San Francisco loses 200,000 in workday population during COVID

On a typical workday before the pandemic, hundreds of thousands of commuters flowed into San Francisco and Silicon Valley from around the region, swelling their daytime populations. Then COVID emptied streets and transit stations and quieted once bustling shops and restaurants that catered to the weekday crowds.

A new report from the U.S. Census Bureau highlights just how big of a hit remote work had on the country’s commuter centers.

San Francisco lost nearly 210,000 people during a typical workday in 2021 compared to 2019, a Bay Area News Group analysis found, and Santa Clara County saw a drop of nearly 110,000. That drop of more than 300,000 in what the Census calls the ‘commuter-adjusted population’ of the Bay Area’s two largest counties far outpaced — by nearly 100,000 — the decline in far-larger Los Angeles.

On the flip side, Alameda and Contra Costa counties added tens of thousands to their workday populations between 2019 and 2021 as pre-pandemic commuters stayed home to work.

The numbers provide a startling new data point on the evolving landscape of our large cities.

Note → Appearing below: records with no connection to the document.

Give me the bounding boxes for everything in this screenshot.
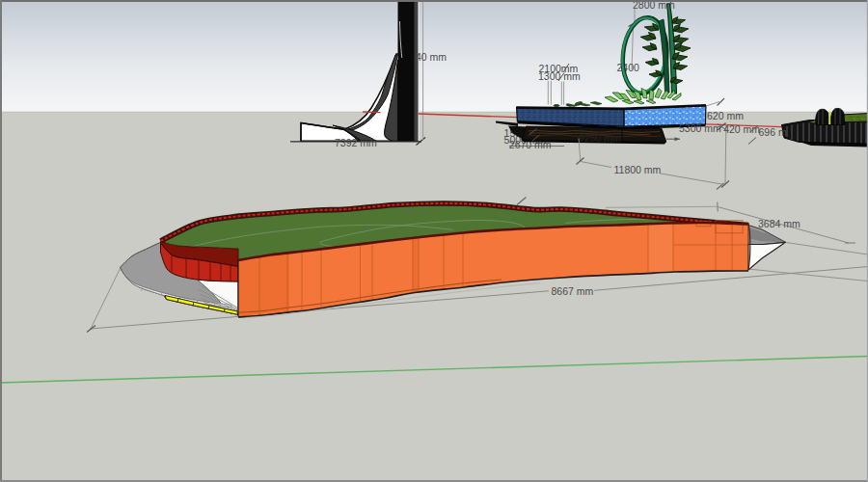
svg-text:696 m: 696 m xyxy=(759,126,787,138)
svg-text:11800 mm: 11800 mm xyxy=(614,164,662,175)
svg-text:620 mm: 620 mm xyxy=(707,110,744,121)
svg-text:2400: 2400 xyxy=(617,62,640,73)
svg-text:7392 mm: 7392 mm xyxy=(335,137,377,148)
svg-text:5300 mm: 5300 mm xyxy=(679,122,721,134)
svg-text:3684 mm: 3684 mm xyxy=(758,218,800,229)
svg-text:40 mm: 40 mm xyxy=(416,51,447,63)
svg-text:8667 mm: 8667 mm xyxy=(552,285,594,297)
svg-text:9250 mm: 9250 mm xyxy=(579,132,621,144)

San Francisco’s transformation has been among the most dramatic in the country. Pre-pandemic, its population would swell to more than 1.1 million people during work hours, about 30% larger than the number of residents. But the city saw an 18% drop in its estimated daytime population from July 2019 to July 2021. Santa Clara County’s fell 5%.

 

By comparison, New York County (Manhattan) lost 800,000 people in its commuter-adjusted population, a 24% drop from before the pandemic, while neighboring Kings County (Brooklyn) saw 300,000 additional people each work day, a 14% spike.

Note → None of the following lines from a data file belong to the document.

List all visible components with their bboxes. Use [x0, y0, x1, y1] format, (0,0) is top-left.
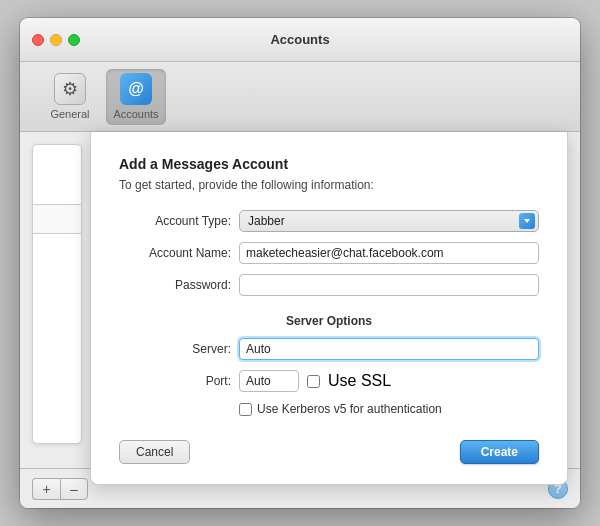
use-ssl-label: Use SSL: [328, 372, 391, 390]
password-label: Password:: [119, 278, 239, 292]
account-type-control: Jabber AIM Google Talk iCloud Bonjour: [239, 210, 539, 232]
kerberos-label: Use Kerberos v5 for authentication: [257, 402, 442, 416]
bg-panel-1: [32, 144, 82, 444]
toolbar-btn-accounts[interactable]: @ Accounts: [106, 69, 166, 125]
accounts-icon: @: [120, 73, 152, 105]
account-name-input[interactable]: [239, 242, 539, 264]
port-input[interactable]: [239, 370, 299, 392]
window-title: Accounts: [270, 32, 329, 47]
account-type-select[interactable]: Jabber AIM Google Talk iCloud Bonjour: [239, 210, 539, 232]
toolbar-btn-general[interactable]: ⚙ General: [40, 69, 100, 125]
traffic-lights: [32, 34, 80, 46]
button-row: Cancel Create: [119, 436, 539, 464]
server-input[interactable]: [239, 338, 539, 360]
toolbar: ⚙ General @ Accounts: [20, 62, 580, 132]
kerberos-checkbox[interactable]: [239, 403, 252, 416]
sheet-title: Add a Messages Account: [119, 156, 539, 172]
add-account-button[interactable]: +: [32, 478, 60, 500]
password-control: [239, 274, 539, 296]
port-label: Port:: [119, 374, 239, 388]
server-options-header: Server Options: [119, 314, 539, 328]
main-window: Accounts ⚙ General @ Accounts Add a Mess…: [20, 18, 580, 508]
server-label: Server:: [119, 342, 239, 356]
server-row: Server:: [119, 338, 539, 360]
account-type-label: Account Type:: [119, 214, 239, 228]
kerberos-row: Use Kerberos v5 for authentication: [119, 402, 539, 416]
toolbar-btn-accounts-label: Accounts: [113, 108, 158, 120]
bg-panel-2: [32, 204, 82, 234]
port-row: Port: Use SSL: [119, 370, 539, 392]
kerberos-checkbox-row: Use Kerberos v5 for authentication: [239, 402, 442, 416]
remove-account-button[interactable]: –: [60, 478, 88, 500]
add-account-sheet: Add a Messages Account To get started, p…: [90, 132, 568, 485]
general-icon: ⚙: [54, 73, 86, 105]
minimize-button[interactable]: [50, 34, 62, 46]
account-name-label: Account Name:: [119, 246, 239, 260]
account-name-control: [239, 242, 539, 264]
server-control: [239, 338, 539, 360]
bottom-controls: + –: [32, 478, 88, 500]
create-button[interactable]: Create: [460, 440, 539, 464]
account-type-select-wrapper: Jabber AIM Google Talk iCloud Bonjour: [239, 210, 539, 232]
maximize-button[interactable]: [68, 34, 80, 46]
title-bar: Accounts: [20, 18, 580, 62]
port-control: Use SSL: [239, 370, 539, 392]
password-input[interactable]: [239, 274, 539, 296]
sheet-subtitle: To get started, provide the following in…: [119, 178, 539, 192]
close-button[interactable]: [32, 34, 44, 46]
toolbar-btn-general-label: General: [50, 108, 89, 120]
account-name-row: Account Name:: [119, 242, 539, 264]
content-area: Add a Messages Account To get started, p…: [20, 132, 580, 468]
password-row: Password:: [119, 274, 539, 296]
account-type-row: Account Type: Jabber AIM Google Talk iCl…: [119, 210, 539, 232]
cancel-button[interactable]: Cancel: [119, 440, 190, 464]
use-ssl-checkbox[interactable]: [307, 375, 320, 388]
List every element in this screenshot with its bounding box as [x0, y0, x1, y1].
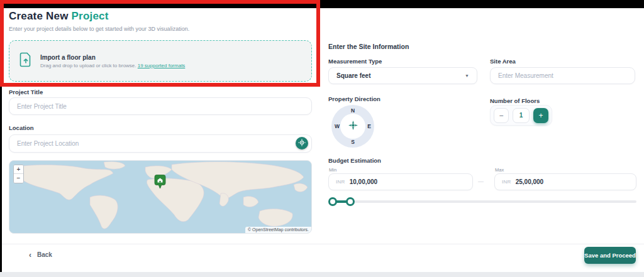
back-label: Back — [37, 251, 52, 258]
budget-min-value: 10,00,000 — [350, 178, 378, 185]
chevron-down-icon: ▼ — [465, 73, 469, 78]
number-of-floors-label: Number of Floors — [490, 97, 540, 104]
compass-south-label: S — [351, 139, 355, 145]
dropzone-subtitle: Drag and drop to upload or click to brow… — [40, 63, 185, 68]
page-title-accent: Project — [72, 10, 109, 22]
floors-decrement-button[interactable]: − — [494, 108, 509, 123]
footer-divider — [2, 244, 644, 244]
compass-west-label: W — [335, 123, 340, 129]
location-input[interactable] — [9, 134, 312, 153]
compass-north-label: N — [351, 107, 355, 114]
budget-range-slider — [328, 197, 636, 207]
budget-min-input[interactable]: INR 10,00,000 — [328, 173, 473, 190]
page-title: Create New Project — [9, 10, 109, 23]
floors-stepper: − 1 + — [490, 105, 552, 126]
budget-max-label: Max — [495, 167, 504, 173]
slider-track[interactable] — [328, 200, 636, 203]
page-subtitle: Enter your project details below to get … — [9, 26, 189, 32]
floors-value: 1 — [513, 108, 530, 123]
floors-increment-button[interactable]: + — [533, 108, 548, 123]
property-direction-compass[interactable]: N S W E — [331, 105, 374, 148]
compass-rose-icon — [348, 121, 358, 133]
map-zoom-control: + − — [13, 165, 24, 183]
location-map[interactable]: + − © OpenStreetMap contributors. — [9, 160, 312, 234]
supported-formats-link[interactable]: 19 supported formats — [138, 63, 186, 68]
budget-range-separator: — — [478, 178, 484, 185]
project-title-label: Project Title — [9, 89, 43, 95]
world-map-graphic — [9, 161, 312, 234]
dropzone-title: Import a floor plan — [40, 54, 185, 61]
slider-max-handle[interactable] — [346, 197, 355, 206]
back-button[interactable]: ‹ Back — [29, 251, 52, 258]
location-label: Location — [9, 124, 34, 131]
floor-plan-dropzone[interactable]: Import a floor plan Drag and drop to upl… — [9, 40, 312, 82]
budget-max-value: 25,00,000 — [516, 178, 544, 185]
upload-file-icon — [19, 52, 32, 70]
measurement-type-value: Square feet — [336, 72, 370, 79]
currency-prefix: INR — [336, 179, 345, 185]
budget-min-label: Min — [329, 167, 336, 173]
map-attribution: © OpenStreetMap contributors. — [245, 227, 311, 233]
slider-min-handle[interactable] — [328, 197, 337, 206]
screenshot-frame: Create New Project Enter your project de… — [0, 0, 644, 277]
locate-target-icon — [298, 139, 306, 148]
bottom-edge-strip — [0, 272, 644, 277]
site-area-input[interactable] — [490, 67, 635, 84]
compass-east-label: E — [367, 123, 371, 129]
site-info-heading: Enter the Site Information — [328, 43, 409, 50]
property-direction-label: Property Direction — [328, 95, 380, 102]
measurement-type-select[interactable]: Square feet ▼ — [328, 67, 477, 84]
project-title-input[interactable] — [9, 97, 312, 115]
page-title-prefix: Create New — [9, 10, 72, 22]
map-marker-icon[interactable] — [154, 175, 166, 194]
save-and-proceed-button[interactable]: Save and Proceed — [584, 247, 636, 264]
currency-prefix: INR — [502, 179, 511, 185]
site-area-label: Site Area — [490, 58, 516, 65]
zoom-in-button[interactable]: + — [14, 165, 23, 174]
locate-me-button[interactable] — [296, 137, 308, 149]
compass-face — [340, 114, 365, 139]
measurement-type-label: Measurement Type — [328, 58, 382, 65]
budget-estimation-label: Budget Estimation — [328, 157, 381, 164]
back-chevron-icon: ‹ — [29, 252, 31, 258]
zoom-out-button[interactable]: − — [14, 174, 23, 183]
budget-max-input[interactable]: INR 25,00,000 — [494, 173, 636, 190]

L.A.’s drop in commuter-adjusted population — at 230,000, similar in number to San Francisco — was only a 2% decrease.

Like most workers who commute to San Francisco, software engineering manager Supriya Khandekar, 25, has seen the city’s downtown dramatically change since she started working there in 2019. Traffic vanished on freeways and BART. Shops and restaurants slowed and shuttered.

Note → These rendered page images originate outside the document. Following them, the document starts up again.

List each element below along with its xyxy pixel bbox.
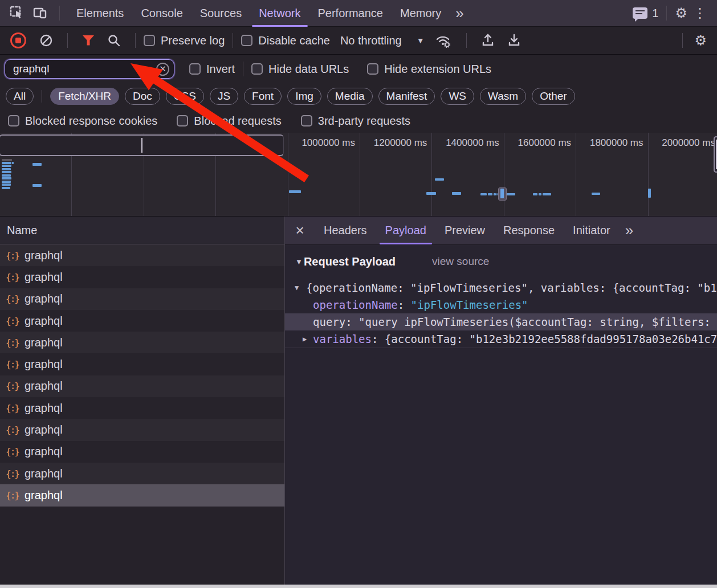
- payload-line[interactable]: query: "query ipFlowTimeseries($accountT…: [285, 313, 717, 330]
- close-details-icon[interactable]: ×: [285, 222, 315, 239]
- filter-input[interactable]: [12, 62, 156, 76]
- divider: [59, 6, 60, 21]
- network-overview-timeline[interactable]: 200000 ms400000 ms600000 ms800000 ms1000…: [0, 133, 717, 217]
- timeline-bar: [494, 193, 496, 195]
- overview-left-grip[interactable]: [0, 134, 284, 156]
- blocked-requests-checkbox[interactable]: [177, 115, 188, 126]
- collapsed-triangle-icon[interactable]: ▶: [303, 330, 307, 348]
- tab-network[interactable]: Network: [250, 0, 309, 27]
- network-settings-gear-icon[interactable]: ⚙: [694, 34, 707, 47]
- timeline-bar: [480, 193, 487, 195]
- name-column-header[interactable]: Name: [0, 217, 284, 244]
- timeline-bar: [2, 168, 11, 170]
- filter-chip-media[interactable]: Media: [327, 88, 373, 105]
- extra-filter-blocked-response-cookies: Blocked response cookies: [8, 115, 157, 128]
- fetch-json-icon: {:}: [6, 490, 19, 501]
- filter-chip-other[interactable]: Other: [532, 88, 575, 105]
- 3rd-party-requests-label: 3rd-party requests: [318, 115, 410, 128]
- devtools-window: { "tab_bar": { "tabs": ["Elements", "Con…: [0, 0, 717, 588]
- filter-chip-fetch-xhr[interactable]: Fetch/XHR: [50, 88, 119, 105]
- requests-panel: Name {:}graphql{:}graphql{:}graphql{:}gr…: [0, 217, 285, 585]
- tab-performance[interactable]: Performance: [309, 0, 392, 27]
- request-row[interactable]: {:}graphql: [0, 310, 284, 332]
- inspect-element-icon[interactable]: [6, 2, 28, 24]
- request-row[interactable]: {:}graphql: [0, 353, 284, 375]
- request-row[interactable]: {:}graphql: [0, 266, 284, 288]
- detail-tab-payload[interactable]: Payload: [376, 217, 435, 244]
- tab-console[interactable]: Console: [132, 0, 191, 27]
- tab-elements[interactable]: Elements: [68, 0, 132, 27]
- request-row[interactable]: {:}graphql: [0, 244, 284, 266]
- request-row[interactable]: {:}graphql: [0, 484, 284, 506]
- preserve-log-checkbox[interactable]: [144, 35, 155, 46]
- collapse-triangle-icon[interactable]: ▼: [295, 258, 303, 266]
- payload-line[interactable]: operationName: "ipFlowTimeseries": [285, 296, 717, 313]
- blocked-response-cookies-label: Blocked response cookies: [25, 115, 157, 128]
- overview-right-grip[interactable]: [714, 136, 717, 173]
- device-toolbar-icon[interactable]: [28, 2, 51, 24]
- filter-chip-js[interactable]: JS: [210, 88, 238, 105]
- search-icon[interactable]: [107, 34, 121, 47]
- import-har-icon[interactable]: [481, 33, 495, 48]
- filter-chip-manifest[interactable]: Manifest: [378, 88, 435, 105]
- detail-tab-initiator[interactable]: Initiator: [564, 217, 620, 244]
- filter-chip-font[interactable]: Font: [244, 88, 282, 105]
- timeline-bar: [533, 193, 537, 195]
- clear-network-log-icon[interactable]: [39, 34, 53, 47]
- request-row[interactable]: {:}graphql: [0, 419, 284, 440]
- record-network-log-button[interactable]: [10, 32, 26, 48]
- fetch-json-icon: {:}: [6, 424, 19, 435]
- detail-tab-preview[interactable]: Preview: [435, 217, 494, 244]
- divider: [42, 90, 42, 103]
- disable-cache-checkbox[interactable]: [241, 35, 252, 46]
- filter-chip-doc[interactable]: Doc: [125, 88, 160, 105]
- payload-segment: {operationName: "ipFlowTimeseries", vari…: [306, 281, 717, 294]
- request-row[interactable]: {:}graphql: [0, 441, 284, 463]
- tab-memory[interactable]: Memory: [392, 0, 450, 27]
- request-payload-header: ▼ Request Payload view source: [285, 248, 717, 275]
- request-row[interactable]: {:}graphql: [0, 463, 284, 484]
- issues-counter[interactable]: 1: [633, 7, 658, 20]
- timeline-bar: [2, 171, 11, 173]
- network-conditions-icon[interactable]: [435, 33, 452, 48]
- filter-funnel-icon[interactable]: [82, 35, 95, 46]
- throttling-select[interactable]: No throttling ▼: [340, 34, 425, 47]
- more-panels-icon[interactable]: »: [450, 5, 468, 22]
- tab-sources[interactable]: Sources: [192, 0, 250, 27]
- request-row[interactable]: {:}graphql: [0, 332, 284, 353]
- payload-line[interactable]: ▶variables: {accountTag: "b12e3b2192ee55…: [285, 330, 717, 348]
- payload-line[interactable]: ▼{operationName: "ipFlowTimeseries", var…: [285, 279, 717, 296]
- invert-checkbox[interactable]: [189, 63, 201, 75]
- divider: [682, 33, 683, 48]
- detail-tab-response[interactable]: Response: [494, 217, 564, 244]
- network-toolbar: Preserve log Disable cache No throttling…: [0, 27, 717, 55]
- settings-gear-icon[interactable]: ⚙: [675, 6, 687, 20]
- more-detail-tabs-icon[interactable]: »: [620, 222, 638, 239]
- view-source-link[interactable]: view source: [432, 255, 489, 268]
- filter-chip-css[interactable]: CSS: [166, 88, 204, 105]
- request-row[interactable]: {:}graphql: [0, 288, 284, 310]
- request-row[interactable]: {:}graphql: [0, 397, 284, 419]
- timeline-bar: [435, 178, 444, 181]
- hide-data-urls-checkbox[interactable]: [251, 63, 263, 75]
- filter-chip-wasm[interactable]: Wasm: [480, 88, 526, 105]
- expanded-triangle-icon[interactable]: ▼: [295, 279, 299, 296]
- 3rd-party-requests-checkbox[interactable]: [301, 115, 312, 126]
- export-har-icon[interactable]: [507, 33, 521, 48]
- name-column-label: Name: [7, 224, 37, 237]
- filter-chip-ws[interactable]: WS: [441, 88, 474, 105]
- hide-extension-urls-checkbox[interactable]: [367, 63, 378, 75]
- timeline-bar: [2, 181, 11, 183]
- payload-segment: :: [345, 316, 358, 328]
- extra-filter-blocked-requests: Blocked requests: [177, 115, 281, 128]
- detail-tab-headers[interactable]: Headers: [315, 217, 376, 244]
- blocked-response-cookies-checkbox[interactable]: [8, 115, 19, 126]
- request-row[interactable]: {:}graphql: [0, 375, 284, 397]
- filter-chip-img[interactable]: Img: [287, 88, 321, 105]
- timeline-bar: [507, 193, 515, 195]
- timeline-bar: [488, 193, 492, 195]
- filter-chip-all[interactable]: All: [6, 88, 34, 105]
- network-filter-row: ✕ Invert Hide data URLs Hide extension U…: [0, 55, 717, 83]
- kebab-menu-icon[interactable]: ⋮: [687, 5, 712, 21]
- clear-filter-icon[interactable]: ✕: [156, 63, 169, 76]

“It definitely became very empty during the pandemic itself” and it stayed that way for a while, she said. “It’s coming back — but it’s taken time.”

But it’s not just daytime population that dropped since the pandemic. San Francisco, San Mateo and Santa Clara counties all saw drops in their resident populations through 2021 as well.

The region’s less expensive communities have seen the reverse. Contra Costa County has experienced the largest increase in its daytime population, adding more than 50,000 people, a 5% increase.